Theories of Language & Emotional Development

By Jmo113
  • Social Interactionist Theory

    Lev Vygotsky proposed that infants have basic perceptual, attention, and memory capacities which are similar to other animals. They develop through contact with their environment. The rapid growth of language is what leads to a profound change in thinking. As a result of this, they begin to communicate with others as well as themselves, and this is what sets human cognitive progress apart from other animals.
    (Berk, 2013)
  • Cognitive Theory

    Jean Piaget proposed that children build and refine their psychological structures through perceptual and motor activities, and that language developed through an interaction with their environment. He theorized that they express their thoughts in whatever form they may occur, regardless of if anyone can understand them. The term "egocentric speech," now referred to as private speech, reflects his idea that children do not take on the perspectives of others, and talk for themselves.
    (Berk, 2013)
  • Trait Theory

    Gordon Allport theorized that personality is determined at birth and then shaped by their environment.
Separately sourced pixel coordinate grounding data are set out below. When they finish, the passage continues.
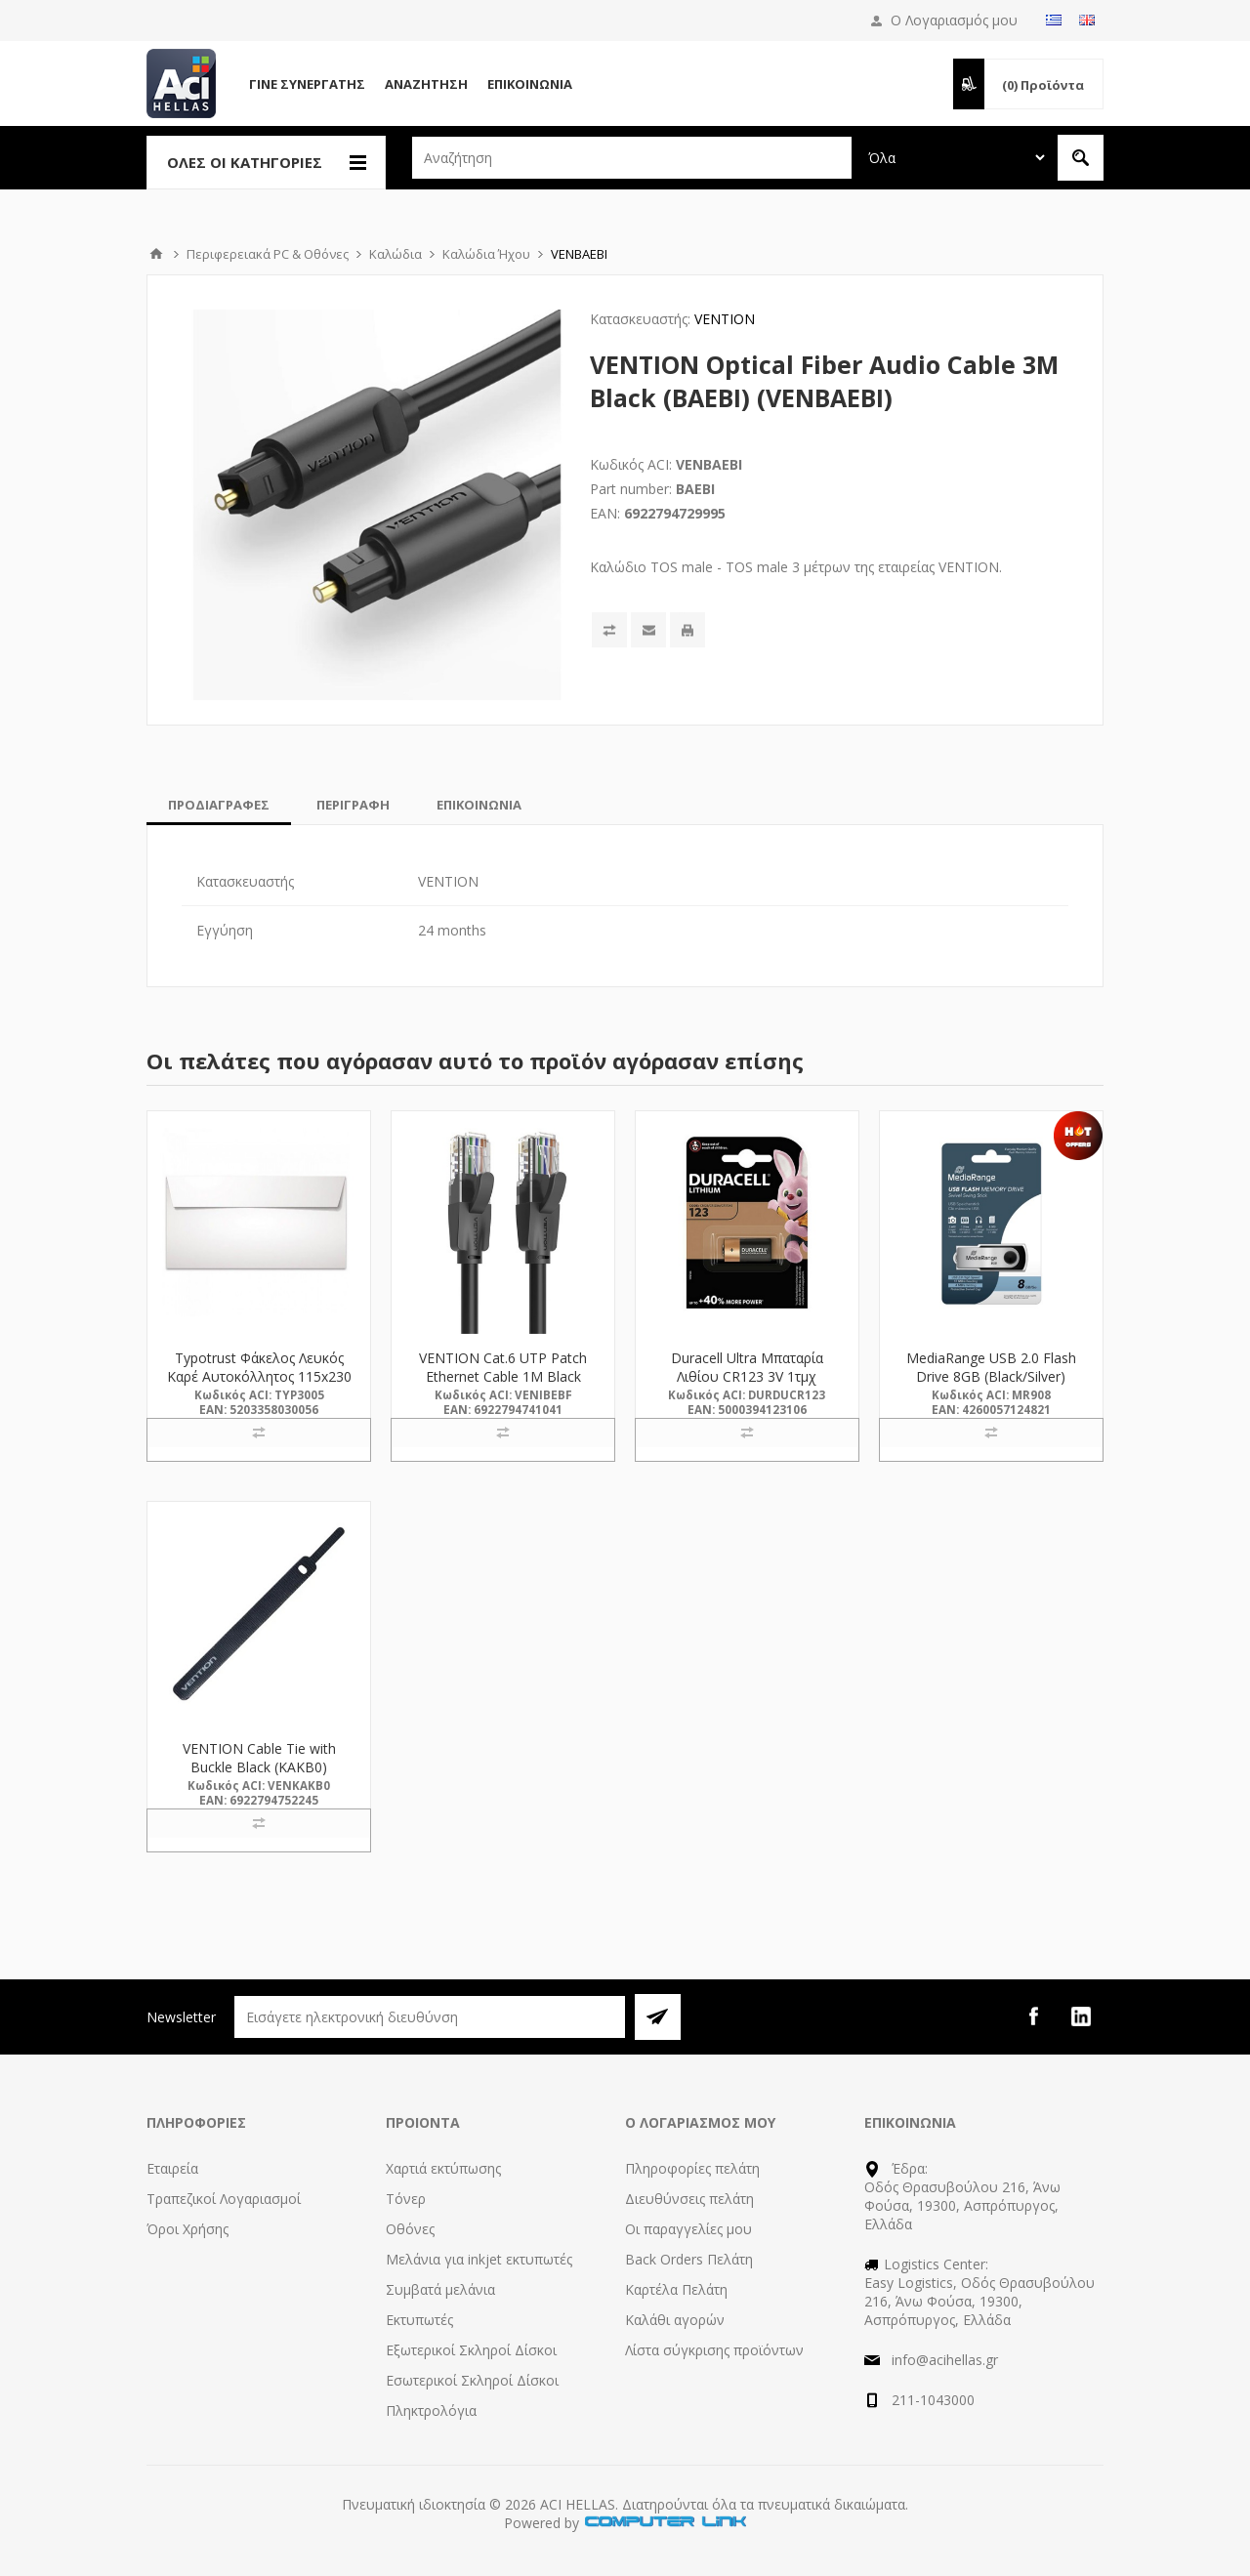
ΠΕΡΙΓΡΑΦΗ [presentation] (353, 804)
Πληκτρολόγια (431, 2410)
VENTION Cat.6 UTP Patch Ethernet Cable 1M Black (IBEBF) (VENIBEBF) (503, 1376)
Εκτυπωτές (419, 2319)
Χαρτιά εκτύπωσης (443, 2168)
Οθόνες (410, 2229)
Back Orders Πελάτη (689, 2259)
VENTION (724, 319)
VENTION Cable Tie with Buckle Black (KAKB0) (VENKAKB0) (259, 1767)
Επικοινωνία (529, 84)
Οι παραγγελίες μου (688, 2229)
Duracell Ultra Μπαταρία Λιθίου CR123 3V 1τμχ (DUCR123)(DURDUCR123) (747, 1376)
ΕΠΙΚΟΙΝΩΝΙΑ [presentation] (479, 804)
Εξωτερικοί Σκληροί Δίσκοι (471, 2350)
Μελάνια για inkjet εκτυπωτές (479, 2259)
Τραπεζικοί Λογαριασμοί (223, 2198)
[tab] (218, 804)
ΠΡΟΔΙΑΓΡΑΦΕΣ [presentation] (219, 804)
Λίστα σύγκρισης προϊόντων (714, 2350)
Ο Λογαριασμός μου (954, 20)
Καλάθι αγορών (675, 2319)
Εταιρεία (172, 2168)
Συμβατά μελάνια (440, 2289)
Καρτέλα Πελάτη (676, 2289)
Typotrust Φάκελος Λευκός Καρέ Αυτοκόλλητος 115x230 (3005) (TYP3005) (259, 1376)
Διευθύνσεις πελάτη (689, 2198)
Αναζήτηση (426, 84)
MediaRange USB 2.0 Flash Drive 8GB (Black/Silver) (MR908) (991, 1376)
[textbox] (632, 158)
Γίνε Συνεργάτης (307, 84)
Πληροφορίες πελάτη (692, 2168)
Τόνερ (406, 2198)
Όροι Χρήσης (187, 2229)
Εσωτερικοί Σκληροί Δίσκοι (472, 2380)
He proposed that cognitiive and motivational processes determine things like temperament and attitudes.
    simplypsychology.org
  • Hierarchy of Needs

    Abraham Maslow proposed that the needs of all human beings are in a hierarchy, and that the needs located at the bottom (food, water, rest) must be met before the needs at the top (achieving one's full potential) can be attended to.
    simplypsychology.org
  • Personality Theory

    Hans Eysenck theorized that everyone inherits a nervous system that affects the way they adapt to an environment and how they learn. Therefore, biology determines personality.
    simplypsychology.org
  • Nativist Theory

    Noam Chomsky proposed that children have a language acquisition device (LAD) that permits them to combine words they know into grammatically consistent thoughts and to understand when they hear it from others. Chomsky also proposes that within the LAD there is a universal grammar among all languages.
    (Berk, 2013)
  • Behaviorist Theory

    B. F. Skinner proposed that language is developed by environmental influence. He posited that children learn the right way to speak by being positively reinforced when they do it correctly.
    simplypsychology.org
  • Attachment Theory

    John Bowlby theorized that a child's relationship with their mother shapes their emotional, cognitive and social development. He believed that early seperation of a child from their mother led to maladjustment. His reason for this is because a caregiver provides safety and security for a child and attachment ups the child's chance of survival.
    simplypsychology.org
  • Psychosocial Theory

    Erik Erickson theorized that children go through eight stages of personality development, in which a psychosocial crisi occurs, which either has a positive or negative outcome on personality development.
    simplypsychology.org
  • Social Learning Theory

    Albert Bandura builds on top of the Behaviorist theory of classical and operant conditioning, adding that behavior is learned from the environment through observational learning. When children observe the people around them, they encode and imitate their behavior.